Anche l’Unione europea vuole sfruttare l’assenza di Xi e Putin, in particolare per dimostrare la serietà del suo impegno nel ridefinire la partnership tra Europa e Africa «nonostante la travagliata eredità del colonialismo», hanno affermato i funzionari europei ascoltati da Bloomberg. Si discuterà di come riformare l’architettura finanziaria globale, migliorare le condizioni per stimolare gli investimenti privati, avviare progetti infrastrutturali nei paesi africani, e della delicata situazione nel Sahel.
L’idea è organizzare un “mini-vertice” a margine del G20. Oltre ai leader di Francia, Germania e Italia, saranno presenti i presidenti della Commissione e del Consiglio europeo, mentre da parte africana ci saranno i leader del Sudafrica, dell’Egitto, della Nigeria, e il leader delle Comore in qualità di presidente di turno dell’Unione africana, un’organizzazione che l’Unione europea vuole far diventare membro permanente del G20 attribuendogli lo stesso status dell’istituzione di Bruxelles.
La premier Giorgia Meloni è tra i leader che ha promosso con più forza l’adesione permanente dell’Unione africana al G20, una priorità condivisa dallo stesso Modi, che in questo modo potrebbe rivendicare il suo ruolo di leader delle nazioni in via di sviluppo liberatesi dal colonialismo.

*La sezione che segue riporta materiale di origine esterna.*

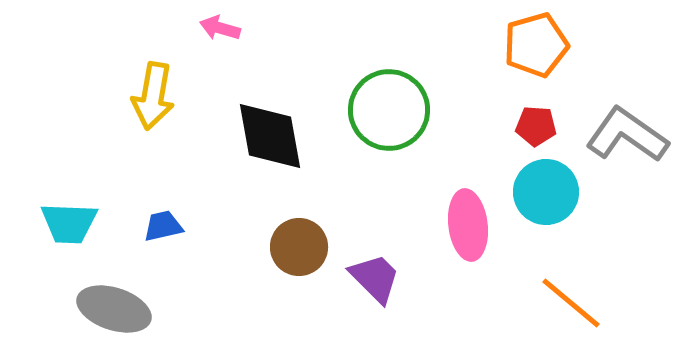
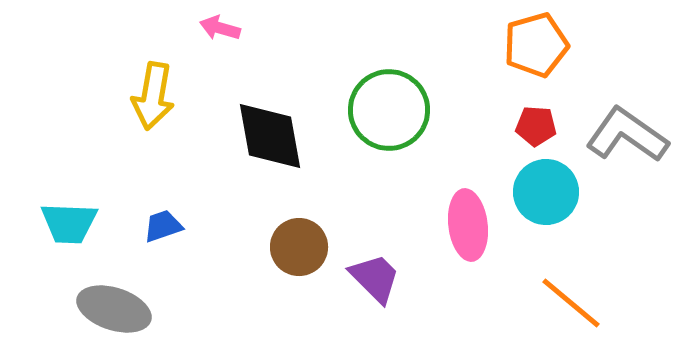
blue trapezoid: rotated 6 degrees counterclockwise
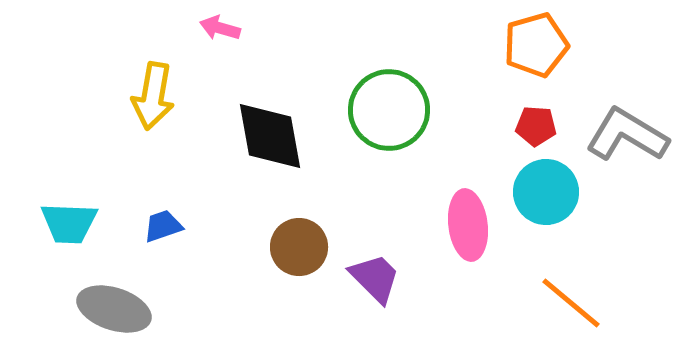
gray L-shape: rotated 4 degrees counterclockwise
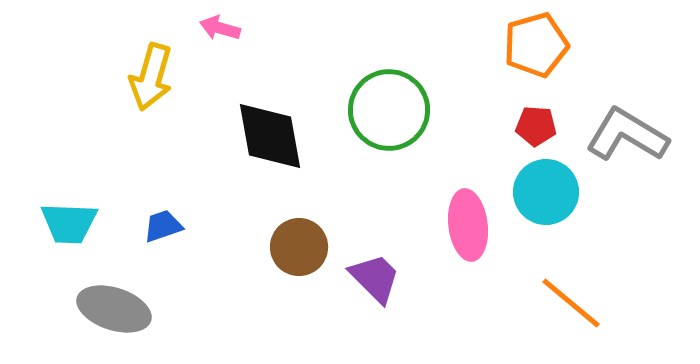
yellow arrow: moved 2 px left, 19 px up; rotated 6 degrees clockwise
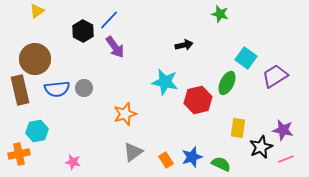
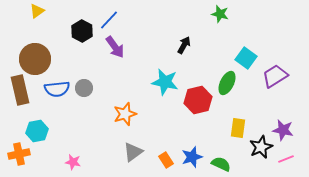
black hexagon: moved 1 px left
black arrow: rotated 48 degrees counterclockwise
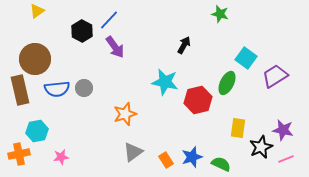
pink star: moved 12 px left, 5 px up; rotated 21 degrees counterclockwise
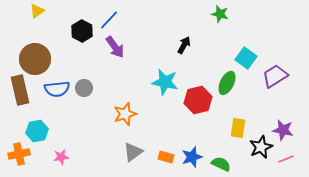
orange rectangle: moved 3 px up; rotated 42 degrees counterclockwise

All’ordine del giorno c’è anche la discussione sulle conseguenze dell’invasione russa dell’Ucraina per la sicurezza alimentare globale, una situazione che sta degenerando dopo che Putin ha respinto la richiesta di Recep Tayyip Erdogan di rientrare nell’accordo sul grano, dimostrando ancora una volta il disinteresse di Mosca per la vita umana e l’ordine internazionale. Modi non ha invitato Volodymyr Zelensky, ma avrebbe fatto meglio a invitarlo.
Questo G20 segna il culmine di un anno eccezionale per l’India, non solo in positivo, ma potrebbe anche segnare il primo passo per un nuovo corso nelle relazioni tra Paesi occidentali e alcuni Paesi del Sud globale.